Abstract

In 2004, the UK National Screening Committee (UKNSC) recommended that new screening programmes for Down's syndrome need not include karyotyping and can offer prenatal diagnosis for the syndrome with FISH (fluorescence in-situ hybridisation) or PCR as rapid diagnostic tests. The UKNSC also recommended that FISH or PCR tests should only include trisomies 13, 18, and 21. We undertook a retrospective cytogenetic audit to assess the probable clinical effect of these proposed policy changes. 23 prenatal cytogenetic laboratories from the UK public sector submitted data for amniotic fluid or chorionic villus samples referred from April, 1999, to March, 2004. We obtained data for the details of all abnormal karyotypes by reason for referral and assessed the efficiency of FISH and PCR rapid tests for the detection of chromosome abnormalities.
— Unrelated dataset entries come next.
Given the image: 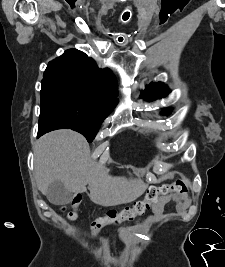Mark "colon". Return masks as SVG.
Segmentation results:
<instances>
[{
    "label": "colon",
    "instance_id": "5ec220e1",
    "mask_svg": "<svg viewBox=\"0 0 225 267\" xmlns=\"http://www.w3.org/2000/svg\"><path fill=\"white\" fill-rule=\"evenodd\" d=\"M127 13L130 14L129 12ZM186 190L187 182L183 177L177 178L169 185L151 186L148 188L145 198L135 203L132 207H127L120 212L110 211L107 215L97 218L92 223V230L96 233L105 226L118 225L123 221L131 220L136 216L144 214L159 198L170 193H184ZM79 203V197H74L70 204L73 210L68 214L70 219L77 218L76 208Z\"/></svg>",
    "mask_w": 225,
    "mask_h": 267
}]
</instances>
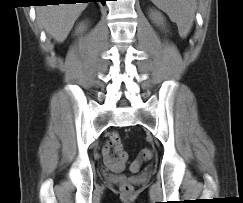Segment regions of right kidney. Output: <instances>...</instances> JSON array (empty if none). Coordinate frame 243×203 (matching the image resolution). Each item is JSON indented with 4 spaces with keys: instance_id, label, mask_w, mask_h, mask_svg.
Here are the masks:
<instances>
[{
    "instance_id": "obj_1",
    "label": "right kidney",
    "mask_w": 243,
    "mask_h": 203,
    "mask_svg": "<svg viewBox=\"0 0 243 203\" xmlns=\"http://www.w3.org/2000/svg\"><path fill=\"white\" fill-rule=\"evenodd\" d=\"M87 28V25L84 22L79 23L77 29L75 30L76 34H82Z\"/></svg>"
}]
</instances>
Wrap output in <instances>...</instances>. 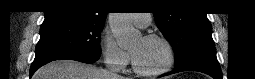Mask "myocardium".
<instances>
[{"instance_id":"obj_1","label":"myocardium","mask_w":255,"mask_h":79,"mask_svg":"<svg viewBox=\"0 0 255 79\" xmlns=\"http://www.w3.org/2000/svg\"><path fill=\"white\" fill-rule=\"evenodd\" d=\"M143 38L145 40H158V41L162 42L165 45L167 57H166L165 63L162 65V67H160L159 69H156V70L147 71V70L141 69L137 65L133 55L131 54V64H132V67H133V70L135 71V73H137L138 75H141V76L151 77V76H157V75L163 74L166 71H168L174 62V49H173V46L170 43V41L166 37H164L163 35H160V34H147Z\"/></svg>"}]
</instances>
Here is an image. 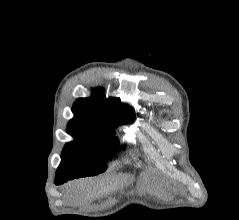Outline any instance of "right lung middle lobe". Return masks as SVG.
I'll return each mask as SVG.
<instances>
[{
  "label": "right lung middle lobe",
  "instance_id": "right-lung-middle-lobe-1",
  "mask_svg": "<svg viewBox=\"0 0 239 220\" xmlns=\"http://www.w3.org/2000/svg\"><path fill=\"white\" fill-rule=\"evenodd\" d=\"M116 125L104 128L68 125L67 132L74 141L67 143L63 149L55 183L62 184L68 180L104 172L107 161L119 149L117 138L112 136Z\"/></svg>",
  "mask_w": 239,
  "mask_h": 220
}]
</instances>
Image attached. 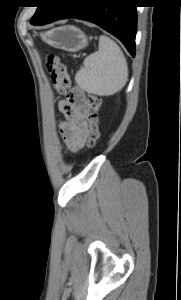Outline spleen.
Here are the masks:
<instances>
[{
  "label": "spleen",
  "mask_w": 181,
  "mask_h": 300,
  "mask_svg": "<svg viewBox=\"0 0 181 300\" xmlns=\"http://www.w3.org/2000/svg\"><path fill=\"white\" fill-rule=\"evenodd\" d=\"M75 81L87 93L98 96H109L120 91L128 81V66L117 43L101 35L98 51L84 59Z\"/></svg>",
  "instance_id": "3e777b00"
}]
</instances>
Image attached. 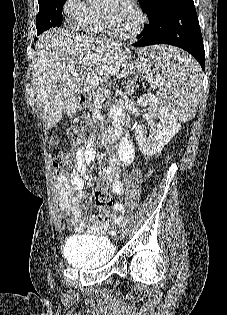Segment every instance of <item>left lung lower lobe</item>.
I'll list each match as a JSON object with an SVG mask.
<instances>
[{"instance_id": "0a47b994", "label": "left lung lower lobe", "mask_w": 227, "mask_h": 315, "mask_svg": "<svg viewBox=\"0 0 227 315\" xmlns=\"http://www.w3.org/2000/svg\"><path fill=\"white\" fill-rule=\"evenodd\" d=\"M140 39L132 44L144 47L154 44H169L192 54L205 68V51L194 2L171 5L149 19Z\"/></svg>"}]
</instances>
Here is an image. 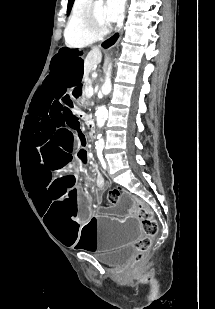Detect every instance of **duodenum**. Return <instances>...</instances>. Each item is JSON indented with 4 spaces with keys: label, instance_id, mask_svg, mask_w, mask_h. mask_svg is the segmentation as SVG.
I'll return each instance as SVG.
<instances>
[{
    "label": "duodenum",
    "instance_id": "obj_1",
    "mask_svg": "<svg viewBox=\"0 0 215 309\" xmlns=\"http://www.w3.org/2000/svg\"><path fill=\"white\" fill-rule=\"evenodd\" d=\"M87 120H88V126H89L90 131H91L93 134H95V133H96V129H97L95 119L88 116V117H87Z\"/></svg>",
    "mask_w": 215,
    "mask_h": 309
}]
</instances>
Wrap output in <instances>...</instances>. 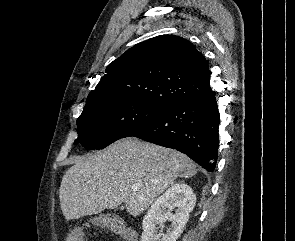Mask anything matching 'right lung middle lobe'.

Of 119,528 amniotic fluid and 23,077 chorionic villus samples, rapid aneuploidy testing replacement of karyotyping would have resulted in about one in 100 and one in 40 samples having an undetected abnormal karyotype, respectively. Of these missed results, 293 (30%) of 1006 amniotic fluid samples and 152 (45%) of 327 chorionic villus samples were associated with a substantial risk of an abnormal phenotypic outcome. Of 34,995 amniotic fluid and 3049 chorionic villus samples that had karyotyping and a rapid test on the same sample, none of the three technologies was completely reliable to detect an abnormal karyotype, but the best protocol for an interpretable result was PCR and karyotyping or FISH and karyotyping. Replacement of full karyotyping with rapid testing for trisomies 13, 18, and 21 after a positive screen for Down's syndrome will result in substantial numbers of liveborn children with hitherto preventable mental or physical handicaps, and represents a substantial change in the outcome quality of prenatal testing offered to couples in the UK.